Abstract 1858
Background
The second-generation afatinib has shown longer Progression-Free Survival (PFS) than gefitinib in the first line treatment of advanced EGFR mutated lung cancer, and has excellent penetration into the central nervous system. It is licensed at a starting dose of 40mg/day, but in real-life practice dose reductions due to toxicity are common. As for other targeted agents, it is questionable if dose selection should be based on biological active dose instead of maximum tolerable dose. Here we aimed to identify the frequency of afatinib dose reductions and analyse their impact in survival outcomes in the UK real-life population.
Methods
Patients with EGFR-mutated lung cancer treated with afatinib between April 2014 and December 2017 in four UK centres were retrospectively identified. The frequency of dose reductions and response rates was quantified. Dose Intensity (DI; average daily dose over the total treatment period) was calculated and patients were grouped into DI > 30mg/day and DI ≤ 30mg/day; PFS and Overall Survival (OS) curves were plotted.
Results
98 patients were identified. The median treatment duration was 8.5 months (range 01.-42.7), and mean DI 30.6mg/day. 85 patients started at 40mg/day and 13 at 30mg/day. They required dose reductions in 65% (n = 55) and 46% (n = 6), respectively. The starting dose did not influence response rates. 50 patients (51%) received a DI ≤ 30 and 48 patients (49%) received a DI > 30. A lower DI did not significantly influence PFS (HR 0.65(0.37-1.14); p = 0.127) or OS (HR 0.58(0.28-1.20); p = 0.14), but showed a trend to better outcomes. Patients with brain metastasis (n = 11(22%) DI ≤ 30 and n = 14(29%) DI > 30) had similar clinical outcomes regardless of DI, and patients that required a reduction to the lowest dose of 20mg/day (n = 28) achieved similar PFS (HR 0.58(0.3-1.14); p = 0.113) and OS (HR 0.41 (0.16-1.08); p = 0.062) as the rest (n = 70).
Conclusions
Our results suggest equal clinical efficacy in patients treated with a lower DI of afatinib, and a reduced need for dose reductions in patients starting at 30mg/day. Prospective tolerability and efficacy of afatinib starting at 30mg/day will be quantified in a phase II UK study.

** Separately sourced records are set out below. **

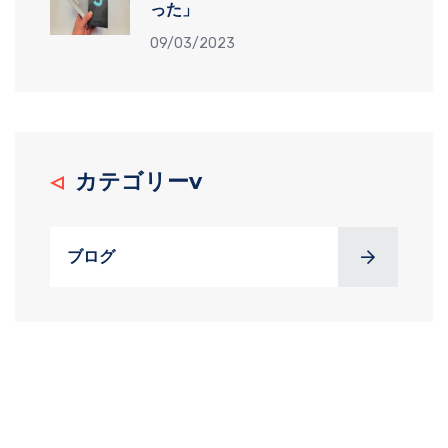
った」
09/03/2023
カテゴリーv
ブログ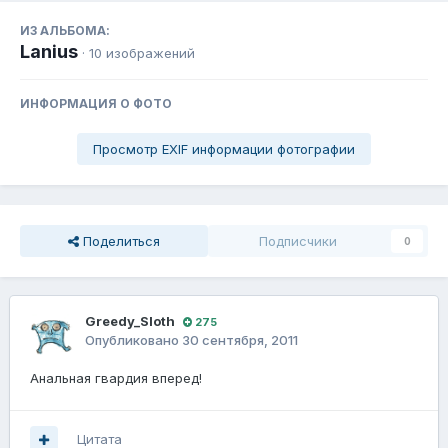
ИЗ АЛЬБОМА:
Lanius
· 10 изображений
ИНФОРМАЦИЯ О ФОТО
Просмотр EXIF информации фотографии
Поделиться
Подписчики
0
Greedy_Sloth
275
Опубликовано
30 сентября, 2011
Анальная гвардия вперед!
Цитата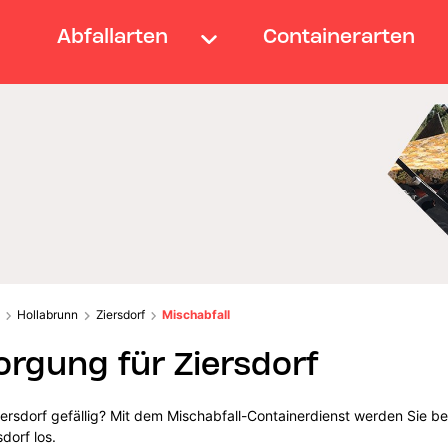
Abfallarten
Containerarten
Hollabrunn
Ziersdorf
Mischabfall
orgung für Ziersdorf
ersdorf gefällig? Mit dem Mischabfall-Containerdienst werden Sie b
dorf los.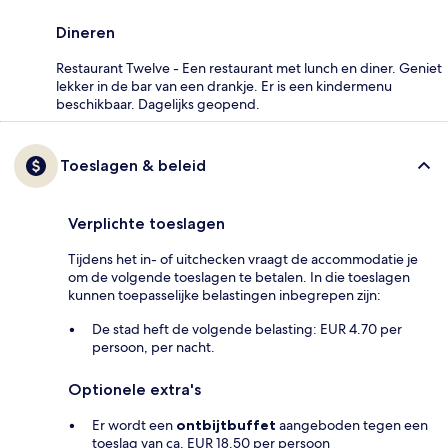
Dineren
Restaurant Twelve - Een restaurant met lunch en diner. Geniet
lekker in de bar van een drankje. Er is een kindermenu
beschikbaar. Dagelijks geopend.
Toeslagen & beleid
Verplichte toeslagen
Tijdens het in- of uitchecken vraagt de accommodatie je
om de volgende toeslagen te betalen. In die toeslagen
kunnen toepasselijke belastingen inbegrepen zijn:
De stad heft de volgende belasting: EUR 4.70 per
persoon, per nacht.
Optionele extra's
Er wordt een
ontbijtbuffet
aangeboden tegen een
toeslag van ca. EUR 18.50 per persoon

Clinical trial identification
Legal entity responsible for the study
The Clatterbridge Cancer Centre NHS Trust.
Funding
Has not received any funding.
Editorial Acknowledgement
Disclosure
R. Shah: Advisory board: Boehringer Ingelheim. Q. Ghafoor: Consultancy: Roche, AstraZeneca, Boehringer Ingelheim, Pfizer. S. Popat: Honoraria, consulting and research funding: Boehringer Ingelheim. P.E. Postmus: Paid member of advisory board: Boehringer Ingelheim. All other authors have declared no conflicts of interest.